■ EXTRACTED ENTRIES:
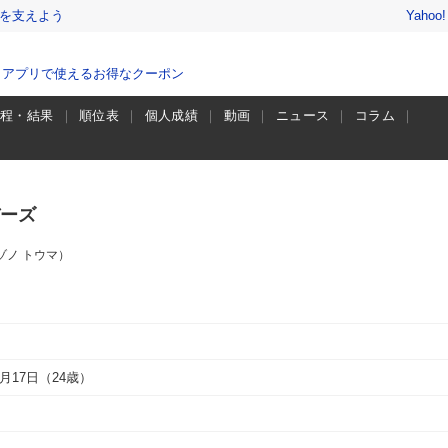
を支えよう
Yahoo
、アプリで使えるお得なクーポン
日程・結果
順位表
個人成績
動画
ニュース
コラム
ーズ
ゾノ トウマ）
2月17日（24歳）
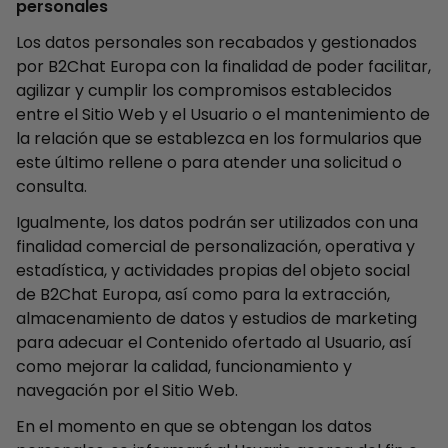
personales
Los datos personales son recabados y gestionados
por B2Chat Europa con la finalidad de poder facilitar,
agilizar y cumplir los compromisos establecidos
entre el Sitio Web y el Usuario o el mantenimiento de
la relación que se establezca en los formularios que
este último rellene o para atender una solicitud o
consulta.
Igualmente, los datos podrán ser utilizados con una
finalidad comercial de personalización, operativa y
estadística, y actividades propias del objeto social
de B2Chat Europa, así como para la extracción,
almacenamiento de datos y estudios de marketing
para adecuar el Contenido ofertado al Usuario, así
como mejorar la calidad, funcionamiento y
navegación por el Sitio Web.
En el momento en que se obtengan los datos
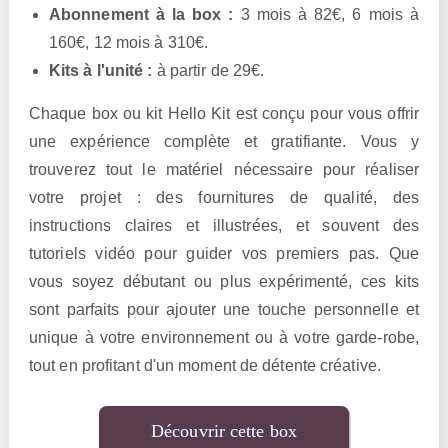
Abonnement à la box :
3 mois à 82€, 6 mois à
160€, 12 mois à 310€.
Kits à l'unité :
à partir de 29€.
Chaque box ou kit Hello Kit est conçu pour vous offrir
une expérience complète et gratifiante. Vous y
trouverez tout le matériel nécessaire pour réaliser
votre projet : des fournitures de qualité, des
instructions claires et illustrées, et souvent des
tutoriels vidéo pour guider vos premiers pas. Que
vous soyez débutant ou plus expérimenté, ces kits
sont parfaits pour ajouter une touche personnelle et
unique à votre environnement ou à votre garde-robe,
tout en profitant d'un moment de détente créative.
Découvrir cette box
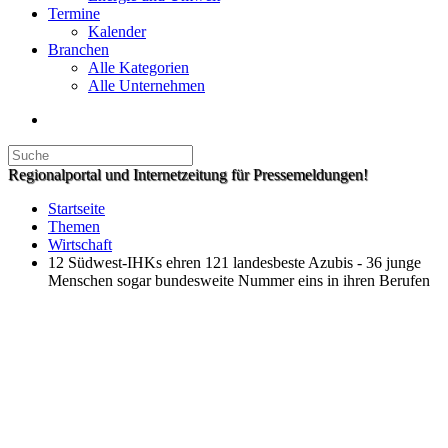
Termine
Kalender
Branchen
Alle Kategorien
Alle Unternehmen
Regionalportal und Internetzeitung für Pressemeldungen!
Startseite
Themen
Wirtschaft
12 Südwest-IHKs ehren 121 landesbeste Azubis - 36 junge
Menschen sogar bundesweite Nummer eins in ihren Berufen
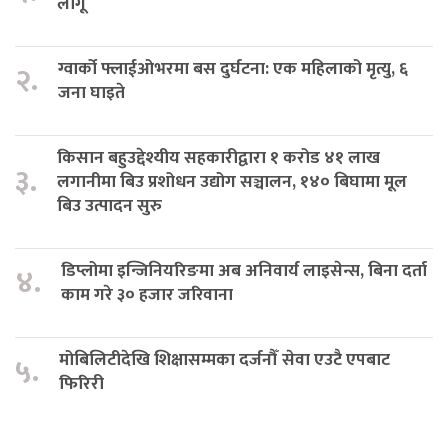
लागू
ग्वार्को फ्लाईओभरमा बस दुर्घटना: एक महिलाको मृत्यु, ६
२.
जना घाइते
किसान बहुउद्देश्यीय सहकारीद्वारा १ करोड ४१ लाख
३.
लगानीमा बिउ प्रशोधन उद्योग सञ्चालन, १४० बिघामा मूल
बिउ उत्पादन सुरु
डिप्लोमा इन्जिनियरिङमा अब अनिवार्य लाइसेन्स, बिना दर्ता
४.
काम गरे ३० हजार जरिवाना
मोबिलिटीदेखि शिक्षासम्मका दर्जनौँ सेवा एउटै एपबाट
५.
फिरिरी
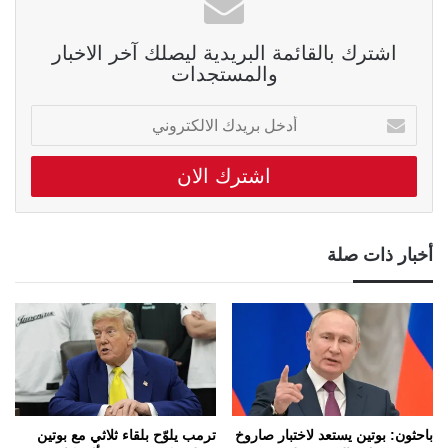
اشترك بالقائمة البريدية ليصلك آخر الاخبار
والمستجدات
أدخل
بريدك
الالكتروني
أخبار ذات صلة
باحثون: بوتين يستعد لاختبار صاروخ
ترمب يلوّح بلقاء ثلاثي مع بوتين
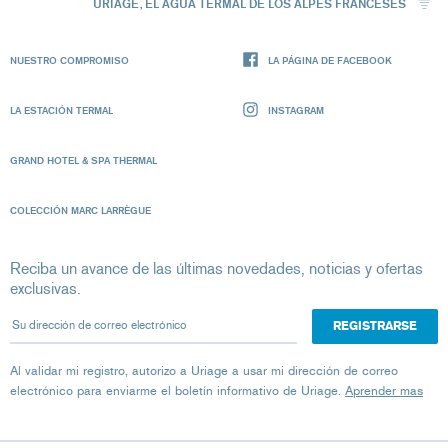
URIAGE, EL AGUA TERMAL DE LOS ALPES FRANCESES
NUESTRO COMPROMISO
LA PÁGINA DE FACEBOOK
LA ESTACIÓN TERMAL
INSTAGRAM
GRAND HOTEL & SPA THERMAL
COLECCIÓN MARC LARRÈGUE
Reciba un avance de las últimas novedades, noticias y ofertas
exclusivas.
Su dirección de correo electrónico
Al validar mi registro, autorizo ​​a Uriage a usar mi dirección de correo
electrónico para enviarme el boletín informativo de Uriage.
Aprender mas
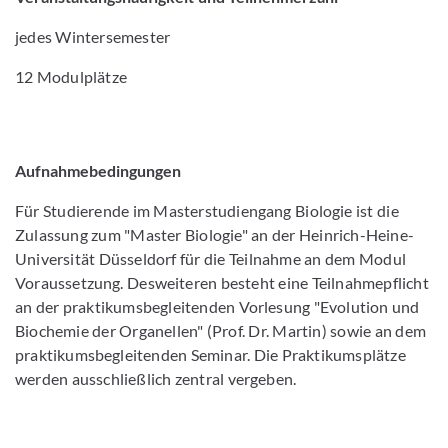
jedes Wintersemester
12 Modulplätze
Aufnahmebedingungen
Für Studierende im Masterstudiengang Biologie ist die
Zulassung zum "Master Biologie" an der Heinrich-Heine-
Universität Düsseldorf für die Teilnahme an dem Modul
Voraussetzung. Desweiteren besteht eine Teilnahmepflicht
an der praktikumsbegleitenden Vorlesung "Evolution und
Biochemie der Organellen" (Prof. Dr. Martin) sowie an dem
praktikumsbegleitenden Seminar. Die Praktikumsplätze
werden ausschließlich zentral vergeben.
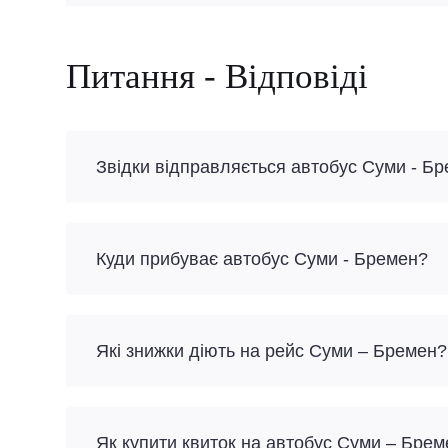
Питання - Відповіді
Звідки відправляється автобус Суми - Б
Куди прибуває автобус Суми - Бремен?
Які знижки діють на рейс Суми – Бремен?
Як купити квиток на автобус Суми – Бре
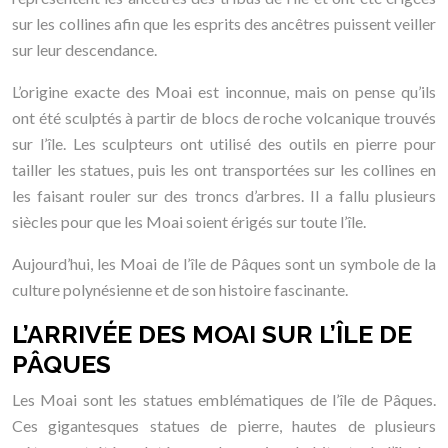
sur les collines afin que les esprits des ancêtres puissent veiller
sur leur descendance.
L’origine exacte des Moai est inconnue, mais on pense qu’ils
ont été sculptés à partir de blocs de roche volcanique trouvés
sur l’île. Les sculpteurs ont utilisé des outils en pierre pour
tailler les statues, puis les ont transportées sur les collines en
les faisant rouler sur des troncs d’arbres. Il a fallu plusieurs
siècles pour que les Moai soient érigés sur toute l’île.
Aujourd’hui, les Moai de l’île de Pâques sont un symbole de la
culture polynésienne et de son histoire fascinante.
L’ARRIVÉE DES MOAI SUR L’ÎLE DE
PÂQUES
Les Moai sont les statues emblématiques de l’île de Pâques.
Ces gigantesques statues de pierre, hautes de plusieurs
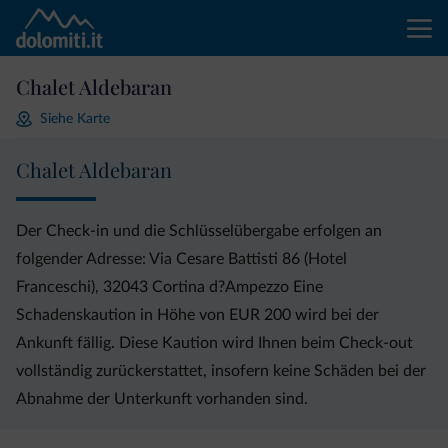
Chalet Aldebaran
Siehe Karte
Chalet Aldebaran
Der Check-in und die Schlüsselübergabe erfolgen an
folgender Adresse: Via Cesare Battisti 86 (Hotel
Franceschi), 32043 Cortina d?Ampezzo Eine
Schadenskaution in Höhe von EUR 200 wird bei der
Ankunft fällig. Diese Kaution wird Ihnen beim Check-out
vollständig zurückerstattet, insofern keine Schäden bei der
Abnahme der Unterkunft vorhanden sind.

■ TASK REQUIREMENTS: Each line containing the word "praktikumsbegleitenden" must be pulled from the listing and copied.

■ OUTPUT OF THE TASK:
an der praktikumsbegleitenden Vorlesung "Evolution und
praktikumsbegleitenden Seminar. Die Praktikumsplätze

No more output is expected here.